### What you need to do
Using the records below, copy every line that holds the string "Tranh".

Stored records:
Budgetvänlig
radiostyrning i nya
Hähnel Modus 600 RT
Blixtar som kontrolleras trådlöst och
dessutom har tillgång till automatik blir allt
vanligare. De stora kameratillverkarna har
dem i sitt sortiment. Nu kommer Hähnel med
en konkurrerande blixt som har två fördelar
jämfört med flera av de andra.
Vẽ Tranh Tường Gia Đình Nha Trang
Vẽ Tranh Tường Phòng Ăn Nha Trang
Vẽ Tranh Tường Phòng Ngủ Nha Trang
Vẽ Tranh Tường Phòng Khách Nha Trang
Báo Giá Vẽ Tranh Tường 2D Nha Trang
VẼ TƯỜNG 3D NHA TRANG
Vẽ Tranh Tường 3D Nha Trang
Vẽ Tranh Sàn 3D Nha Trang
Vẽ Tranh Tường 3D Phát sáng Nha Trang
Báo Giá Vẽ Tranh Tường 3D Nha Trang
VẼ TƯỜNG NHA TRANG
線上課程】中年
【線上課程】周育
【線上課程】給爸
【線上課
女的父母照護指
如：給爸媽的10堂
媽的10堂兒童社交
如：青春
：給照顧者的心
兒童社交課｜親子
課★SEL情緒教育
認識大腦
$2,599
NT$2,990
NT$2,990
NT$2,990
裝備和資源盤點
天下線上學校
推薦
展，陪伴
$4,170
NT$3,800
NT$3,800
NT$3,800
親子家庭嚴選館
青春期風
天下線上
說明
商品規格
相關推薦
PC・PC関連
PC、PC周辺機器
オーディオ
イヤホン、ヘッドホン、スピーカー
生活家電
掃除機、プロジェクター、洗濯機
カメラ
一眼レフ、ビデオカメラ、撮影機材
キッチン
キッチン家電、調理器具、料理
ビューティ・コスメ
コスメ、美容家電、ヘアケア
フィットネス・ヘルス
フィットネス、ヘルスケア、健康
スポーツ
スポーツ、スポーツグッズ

### Response to the task
Vẽ Tranh Tường Gia Đình Nha Trang
Vẽ Tranh Tường Phòng Ăn Nha Trang
Vẽ Tranh Tường Phòng Ngủ Nha Trang
Vẽ Tranh Tường Phòng Khách Nha Trang
Báo Giá Vẽ Tranh Tường 2D Nha Trang
Vẽ Tranh Tường 3D Nha Trang
Vẽ Tranh Sàn 3D Nha Trang
Vẽ Tranh Tường 3D Phát sáng Nha Trang
Báo Giá Vẽ Tranh Tường 3D Nha Trang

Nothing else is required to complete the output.